Eric Pilhofer is changing the ceramic game by playing to the strengths of his ancestral heritage.
Eric Pilhofer can be found primarily shut in his studio using clay to express his perception of ancient spirituality, synth music gleefully playing in the background.
Pilhofer has been an artist for his entire life. He's got experience in drawing, painting, metal sculpture, patchwork, and weaving. But, Pilhofer has chosen clay to be his preferred medium because it clashes all of his disciplinary loves into one messy package.
"Art isn’t what it chooses to be, but it is something that has to be,” he says. “If I don’t do it, my life is out of balance. It is more of a necessity than a choice.”
Drawing his inspiration from history and archaeology, every piece of work that Pilhofer creates pays homage to ancestral spirituality.
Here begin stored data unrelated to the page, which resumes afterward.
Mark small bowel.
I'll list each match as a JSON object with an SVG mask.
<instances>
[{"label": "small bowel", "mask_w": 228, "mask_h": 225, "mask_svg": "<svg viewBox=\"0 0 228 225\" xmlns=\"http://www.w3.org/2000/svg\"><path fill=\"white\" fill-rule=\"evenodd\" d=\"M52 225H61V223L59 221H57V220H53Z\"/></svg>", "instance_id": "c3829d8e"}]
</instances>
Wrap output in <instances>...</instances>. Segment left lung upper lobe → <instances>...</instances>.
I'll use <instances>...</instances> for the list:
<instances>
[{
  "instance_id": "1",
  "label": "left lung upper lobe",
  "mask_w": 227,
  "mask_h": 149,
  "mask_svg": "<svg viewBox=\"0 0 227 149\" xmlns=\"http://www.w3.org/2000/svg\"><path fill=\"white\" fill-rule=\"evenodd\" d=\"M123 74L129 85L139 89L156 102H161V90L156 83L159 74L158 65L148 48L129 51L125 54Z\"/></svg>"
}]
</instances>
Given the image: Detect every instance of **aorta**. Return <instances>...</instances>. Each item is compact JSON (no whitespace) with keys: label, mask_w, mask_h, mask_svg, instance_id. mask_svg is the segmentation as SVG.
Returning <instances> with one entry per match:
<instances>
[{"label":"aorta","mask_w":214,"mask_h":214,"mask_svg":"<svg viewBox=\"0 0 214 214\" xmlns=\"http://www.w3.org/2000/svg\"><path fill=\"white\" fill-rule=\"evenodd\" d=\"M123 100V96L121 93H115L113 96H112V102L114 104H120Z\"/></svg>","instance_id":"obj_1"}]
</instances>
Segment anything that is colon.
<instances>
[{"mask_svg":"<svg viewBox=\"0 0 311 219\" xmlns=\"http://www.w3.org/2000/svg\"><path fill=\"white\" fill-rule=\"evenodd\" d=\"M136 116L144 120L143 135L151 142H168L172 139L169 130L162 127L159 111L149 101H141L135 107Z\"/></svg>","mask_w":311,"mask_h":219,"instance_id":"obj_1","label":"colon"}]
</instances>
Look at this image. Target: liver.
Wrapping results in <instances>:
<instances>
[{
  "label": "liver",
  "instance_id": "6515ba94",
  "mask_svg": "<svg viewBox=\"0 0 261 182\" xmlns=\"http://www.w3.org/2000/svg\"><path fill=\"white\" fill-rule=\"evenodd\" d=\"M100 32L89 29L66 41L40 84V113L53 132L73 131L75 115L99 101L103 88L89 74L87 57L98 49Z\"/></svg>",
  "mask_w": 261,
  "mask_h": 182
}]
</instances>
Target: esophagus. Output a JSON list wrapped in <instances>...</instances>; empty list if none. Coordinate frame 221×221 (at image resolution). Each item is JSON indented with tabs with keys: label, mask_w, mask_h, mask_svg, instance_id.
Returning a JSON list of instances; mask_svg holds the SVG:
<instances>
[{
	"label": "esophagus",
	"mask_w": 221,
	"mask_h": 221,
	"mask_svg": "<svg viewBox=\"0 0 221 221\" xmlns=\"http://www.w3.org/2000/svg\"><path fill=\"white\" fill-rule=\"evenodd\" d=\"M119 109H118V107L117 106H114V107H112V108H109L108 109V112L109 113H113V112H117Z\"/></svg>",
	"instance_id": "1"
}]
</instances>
Directly referencing his Egyptian and Mesopotamian background, Pilhofer tries to express a deeper meaning, tell a more interesting story, and make people think differently about how they view hieroglyphic artwork.
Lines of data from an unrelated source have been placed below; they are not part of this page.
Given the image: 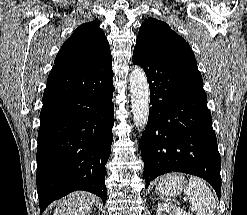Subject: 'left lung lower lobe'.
Returning <instances> with one entry per match:
<instances>
[{
    "label": "left lung lower lobe",
    "mask_w": 247,
    "mask_h": 215,
    "mask_svg": "<svg viewBox=\"0 0 247 215\" xmlns=\"http://www.w3.org/2000/svg\"><path fill=\"white\" fill-rule=\"evenodd\" d=\"M150 87L149 121L140 140L146 188L168 172L202 177L221 194V159L202 77L196 66L166 61L134 47Z\"/></svg>",
    "instance_id": "obj_1"
}]
</instances>
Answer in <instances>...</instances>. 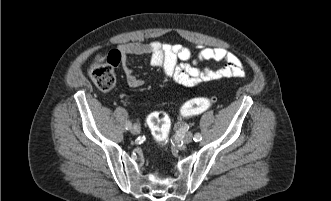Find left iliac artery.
<instances>
[{"instance_id":"44dca946","label":"left iliac artery","mask_w":331,"mask_h":201,"mask_svg":"<svg viewBox=\"0 0 331 201\" xmlns=\"http://www.w3.org/2000/svg\"><path fill=\"white\" fill-rule=\"evenodd\" d=\"M201 139H202V136L200 133H196L193 137V140L196 142L200 141Z\"/></svg>"}]
</instances>
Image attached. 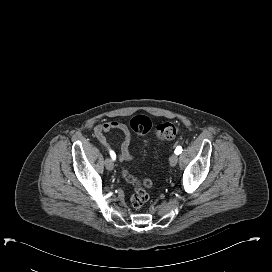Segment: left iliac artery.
Masks as SVG:
<instances>
[{"instance_id": "44dca946", "label": "left iliac artery", "mask_w": 272, "mask_h": 272, "mask_svg": "<svg viewBox=\"0 0 272 272\" xmlns=\"http://www.w3.org/2000/svg\"><path fill=\"white\" fill-rule=\"evenodd\" d=\"M174 152H175L176 155H179L182 152V147L177 146Z\"/></svg>"}]
</instances>
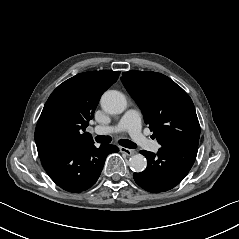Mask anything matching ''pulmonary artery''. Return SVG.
Here are the masks:
<instances>
[{"label":"pulmonary artery","instance_id":"obj_1","mask_svg":"<svg viewBox=\"0 0 239 239\" xmlns=\"http://www.w3.org/2000/svg\"><path fill=\"white\" fill-rule=\"evenodd\" d=\"M97 135H108L117 132H128L130 136L138 143H145L146 139L141 133L140 114L136 109H129L122 116L117 126H103L97 125L91 129ZM159 145L156 143L153 151H157Z\"/></svg>","mask_w":239,"mask_h":239}]
</instances>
“I am not a religious person, but I feel that you can capture a spirituality and a feeling in a piece of artwork,” he says. “Like it was done for a reason greater than the end result.”
By mashing ancient text techniques and ultramodern ceramic methods, Pilhofer combines two eras of artwork and shows that the creative human conscious hasn't changed that much over the course of a few thousand years.